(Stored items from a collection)
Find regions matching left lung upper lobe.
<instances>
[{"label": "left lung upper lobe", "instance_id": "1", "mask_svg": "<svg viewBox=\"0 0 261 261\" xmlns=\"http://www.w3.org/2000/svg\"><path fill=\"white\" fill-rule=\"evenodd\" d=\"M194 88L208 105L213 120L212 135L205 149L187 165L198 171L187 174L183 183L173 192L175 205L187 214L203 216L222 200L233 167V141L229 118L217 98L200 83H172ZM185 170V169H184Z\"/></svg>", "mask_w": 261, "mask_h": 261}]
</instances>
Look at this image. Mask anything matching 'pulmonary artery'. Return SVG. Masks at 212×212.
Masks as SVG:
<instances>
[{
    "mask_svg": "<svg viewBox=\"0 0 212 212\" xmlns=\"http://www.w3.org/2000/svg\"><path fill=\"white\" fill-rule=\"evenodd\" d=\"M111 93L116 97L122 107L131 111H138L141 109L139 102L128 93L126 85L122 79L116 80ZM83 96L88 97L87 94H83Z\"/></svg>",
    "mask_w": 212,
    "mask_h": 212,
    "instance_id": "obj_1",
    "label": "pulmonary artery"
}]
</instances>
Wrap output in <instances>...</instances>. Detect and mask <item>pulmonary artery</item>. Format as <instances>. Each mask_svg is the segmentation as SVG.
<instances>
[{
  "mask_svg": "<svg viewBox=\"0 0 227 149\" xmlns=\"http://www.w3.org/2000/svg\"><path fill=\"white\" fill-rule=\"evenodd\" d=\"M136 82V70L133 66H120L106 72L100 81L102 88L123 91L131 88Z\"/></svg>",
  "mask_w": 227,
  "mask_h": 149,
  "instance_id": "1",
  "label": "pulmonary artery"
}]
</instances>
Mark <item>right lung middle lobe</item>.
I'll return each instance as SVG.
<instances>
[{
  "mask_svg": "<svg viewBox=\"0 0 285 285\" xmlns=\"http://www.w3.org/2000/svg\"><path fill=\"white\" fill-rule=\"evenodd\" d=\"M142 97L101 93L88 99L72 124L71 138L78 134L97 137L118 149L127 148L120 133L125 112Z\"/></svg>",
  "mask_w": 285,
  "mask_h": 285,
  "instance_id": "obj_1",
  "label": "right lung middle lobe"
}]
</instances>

Work order: Exact copies of the lines from the one holding "Look at this" to the end of the entries are all that should be written.

Written answer:
Look at this image. Mask anything matching 'pulmonary artery'. Return SVG. Masks at 212×212.
Masks as SVG:
<instances>
[{
    "mask_svg": "<svg viewBox=\"0 0 212 212\" xmlns=\"http://www.w3.org/2000/svg\"><path fill=\"white\" fill-rule=\"evenodd\" d=\"M111 93L116 97L122 107L131 111H138L141 109L139 102L128 93L126 85L122 79L116 80ZM83 96L88 97L87 94H83Z\"/></svg>",
    "mask_w": 212,
    "mask_h": 212,
    "instance_id": "obj_1",
    "label": "pulmonary artery"
}]
</instances>
Wrap output in <instances>...</instances>. Detect and mask <item>pulmonary artery</item>. Format as <instances>. Each mask_svg is the segmentation as SVG.
<instances>
[{
  "mask_svg": "<svg viewBox=\"0 0 227 149\" xmlns=\"http://www.w3.org/2000/svg\"><path fill=\"white\" fill-rule=\"evenodd\" d=\"M136 82V70L133 66H120L106 72L100 81L102 88L123 91L131 88Z\"/></svg>",
  "mask_w": 227,
  "mask_h": 149,
  "instance_id": "1",
  "label": "pulmonary artery"
}]
</instances>
Mark <item>right lung middle lobe</item>.
I'll return each instance as SVG.
<instances>
[{
  "mask_svg": "<svg viewBox=\"0 0 285 285\" xmlns=\"http://www.w3.org/2000/svg\"><path fill=\"white\" fill-rule=\"evenodd\" d=\"M142 97L101 93L88 99L72 124L71 138L78 134L97 137L118 149L127 148L120 133L125 112Z\"/></svg>",
  "mask_w": 285,
  "mask_h": 285,
  "instance_id": "obj_1",
  "label": "right lung middle lobe"
}]
</instances>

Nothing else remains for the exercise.